• PROBLEM REQUIREMENTS:
Look through the records, and whenever a line includes the word "cell", copy it.

[Stored records]
[Start of section]
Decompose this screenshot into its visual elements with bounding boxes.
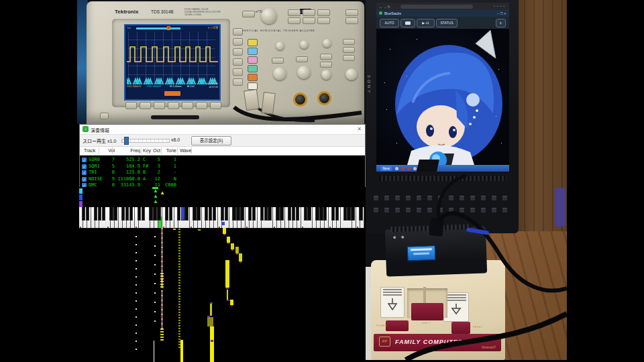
note-dot [136,276,137,278]
cell-tone: N [162,176,176,182]
octave-c-marker [329,227,331,228]
slider-max-label: x8.0 [171,137,180,142]
note-dot [136,300,137,302]
black-key [98,207,101,221]
display-settings-button[interactable]: 表示設定(S) [191,136,231,145]
note-dot [154,274,156,275]
note-dot [136,260,137,261]
window-titlebar[interactable]: ♪ 演奏情報 ✕ [80,125,365,135]
bezel-button [233,58,243,66]
note-dot [178,298,180,300]
window-title: 演奏情報 [91,127,109,133]
note-dot [178,333,180,335]
black-key [323,207,327,221]
note-dot [178,314,180,316]
note-dot [136,292,137,294]
cell-freq: 184.9 [113,164,140,170]
panel-button [320,62,332,68]
panel-knob [300,40,309,49]
channel-checkbox[interactable]: ✓ [82,170,87,175]
note-dot [154,283,156,284]
note-trail [223,228,226,234]
octave-c-marker [246,227,248,228]
blue-note-marker [222,222,225,225]
black-key [331,207,335,221]
screen-menu-button [182,102,193,109]
slider-thumb[interactable] [124,137,129,145]
octave-c-marker [219,227,220,228]
nsfplay-keyboard-window: ♪ 演奏情報 ✕ スロー再生 x1.0 x8.0 表示設定(S) Track V… [79,124,366,192]
channel-checkbox[interactable]: ✓ [82,177,87,182]
black-key [292,207,295,221]
black-key [82,207,85,221]
note-trail [180,340,183,362]
cell-vol: 9 [100,176,115,182]
note-trail [207,317,213,326]
note-dot [178,306,180,308]
channel-button [248,39,258,46]
app-icon: ♪ [83,126,89,132]
note-trail [227,290,228,300]
yellow-arrow-icon: ▲ [160,190,165,196]
note-dot [136,316,137,318]
note-dot [178,247,180,249]
black-key [264,207,268,221]
note-dot [178,320,180,321]
note-trail [223,234,225,235]
cell-key: A [143,176,146,182]
panel-knob [276,42,284,50]
cell-tone: 1 [162,164,176,170]
note-dot [178,336,180,337]
cables [366,0,567,360]
note-dot [178,231,180,233]
note-dot [178,288,180,289]
cell-tone: 1 [162,157,176,163]
probe-connector-1 [244,89,260,111]
black-key [359,207,362,221]
channel-button [248,48,258,55]
note-dot [136,349,137,350]
probe-connector-2 [261,92,276,115]
cell-tone: - [162,170,176,176]
note-dot [136,252,137,253]
table-row: ✓NOISE9111860.8A12N [80,176,365,182]
channel-checkbox[interactable]: ✓ [82,158,87,162]
black-key [153,207,156,221]
black-key [319,207,323,221]
note-dot [178,229,180,230]
screenshot-frame: Tektronix TDS 3014B FOUR CHANNEL COLOR D… [0,0,644,362]
note-trail [162,290,162,329]
black-key [347,207,350,221]
note-dot [178,328,180,329]
black-key [307,207,311,221]
note-trail [239,261,241,263]
black-key [177,207,180,221]
note-dot [178,261,180,262]
panel-knob [321,70,331,80]
cell-key: B [143,170,146,176]
note-dot [178,304,180,305]
meter-segment [79,194,83,200]
note-dot [154,292,156,294]
note-dot [178,330,180,332]
close-icon[interactable]: ✕ [357,126,362,132]
black-key [280,207,283,221]
channel-checkbox[interactable]: ✓ [82,164,87,169]
black-key [304,207,307,221]
black-key [193,207,196,221]
black-key [125,207,129,221]
panel-knob [273,67,286,80]
note-dot [160,334,164,335]
note-dot [178,269,180,270]
black-key [276,207,279,221]
note-dot [178,242,180,243]
power-button [100,113,109,119]
note-dot [136,236,137,237]
note-trail [230,300,233,305]
black-key [268,207,271,221]
top-panel-button [317,9,330,16]
note-dot [178,234,180,235]
note-dot [160,331,164,333]
note-trail [225,260,229,288]
playback-controls: スロー再生 x1.0 x8.0 表示設定(S) [80,135,365,147]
[End of section]
• COMPLETED TASK:
cell-tone: N [162,176,176,182]
cell-freq: 184.9 [113,164,140,170]
cell-vol: 9 [100,176,115,182]
cell-key: A [143,176,146,182]
cell-tone: 1 [162,164,176,170]
cell-tone: 1 [162,157,176,163]
cell-tone: - [162,170,176,176]
cell-key: B [143,170,146,176]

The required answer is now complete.